Last Modified: 29 Jul 2009 21:21 GMT

At least 70 Haitian migrants are still thought to be missing two days after the boat in which they were travelling capsized off the Turks and Caicos islands.

Local police, who are being helped by the US coast guard, found another body on Wednesday morning, bringing the official death toll to 16.

"The main point is that we continue to search with the hope we will find survivors," Petty Officer Jennifer Johnson, a US coast guard spokeswoman, said from Miami.

"However as time continues to pass, the chance to find survivors is dwindling."

Between 160 and 200 were on board the vessel when it sank, the US coast guard has said.

Survivor found

Rescuers on Wednesday found one more survivor on the nearby island of West Caicos, who was suffering from severe dehydration.

Authorities have so far rescued 119 passengers, 16 of them on West Caicos island. Most of the survivors were found sitting on reefs close the main islands.

Rescued migrants were being taken to the Turks and Caicos islands 
"[The accident] gives you an idea of the stakes that these migrants are willing to face in order to come to a place of greater economic prosperity," Nick Spicer, Al Jazeera's correspondent in Providenciales, the capital of the Turks and Caicos, said on Wednesday.

"The people who are still out there can survive in the water for a number of days - it is not cold water. This is a tourist destination and the water is relatively warm.

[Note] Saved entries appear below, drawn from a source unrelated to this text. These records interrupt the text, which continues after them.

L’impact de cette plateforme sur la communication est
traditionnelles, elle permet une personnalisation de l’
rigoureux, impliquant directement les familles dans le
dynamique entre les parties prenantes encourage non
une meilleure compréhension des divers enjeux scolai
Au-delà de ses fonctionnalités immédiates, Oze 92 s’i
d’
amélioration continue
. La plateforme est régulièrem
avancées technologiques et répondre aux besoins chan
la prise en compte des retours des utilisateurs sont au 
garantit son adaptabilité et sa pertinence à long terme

But they do face sharks."

The US coast guard cutter Valiant is continuing to search the accident scene and a Falcon jet was launched early on Wednesday, Johnson said.

A series of searches will be held on Wednesday before the US coast guard, in consultation with Turks and Caicos Islands officials, will decide whether to suspend its search, she said.

"As with all people that need to be rescued at sea, the longer they are in the water, the less chances of survival they have," she said.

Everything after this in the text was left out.